**What this task involves:**
Output only the line that contains "Segment **right iliac vein**." and the lines after it, all verbatim, through the last one below.

Collected data
________________________________________

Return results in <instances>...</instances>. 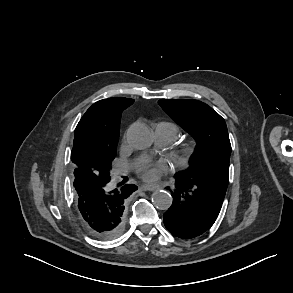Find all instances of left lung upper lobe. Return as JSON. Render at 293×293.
I'll list each match as a JSON object with an SVG mask.
<instances>
[{"label":"left lung upper lobe","mask_w":293,"mask_h":293,"mask_svg":"<svg viewBox=\"0 0 293 293\" xmlns=\"http://www.w3.org/2000/svg\"><path fill=\"white\" fill-rule=\"evenodd\" d=\"M162 109L197 142L189 167L175 179L227 189L231 144L224 119L197 100H159Z\"/></svg>","instance_id":"1"}]
</instances>
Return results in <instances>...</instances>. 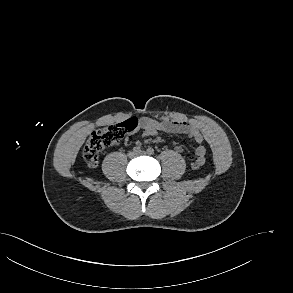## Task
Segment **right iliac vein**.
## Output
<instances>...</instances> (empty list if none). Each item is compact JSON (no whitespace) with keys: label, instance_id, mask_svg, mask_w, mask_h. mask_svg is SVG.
<instances>
[{"label":"right iliac vein","instance_id":"obj_1","mask_svg":"<svg viewBox=\"0 0 293 293\" xmlns=\"http://www.w3.org/2000/svg\"><path fill=\"white\" fill-rule=\"evenodd\" d=\"M136 155H137V153L134 151H131L128 153L129 158H134Z\"/></svg>","mask_w":293,"mask_h":293}]
</instances>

________________________________________

**Solved problem:**
Segment **right iliac vein**.
## Output
<instances>...</instances> (empty list if none). Each item is compact JSON (no whitespace) with keys: label, instance_id, mask_svg, mask_w, mask_h. mask_svg is SVG.
<instances>
[{"label":"right iliac vein","instance_id":"obj_1","mask_svg":"<svg viewBox=\"0 0 293 293\" xmlns=\"http://www.w3.org/2000/svg\"><path fill=\"white\" fill-rule=\"evenodd\" d=\"M136 155H137V153L134 151H131L128 153L129 158H134Z\"/></svg>","mask_w":293,"mask_h":293}]
</instances>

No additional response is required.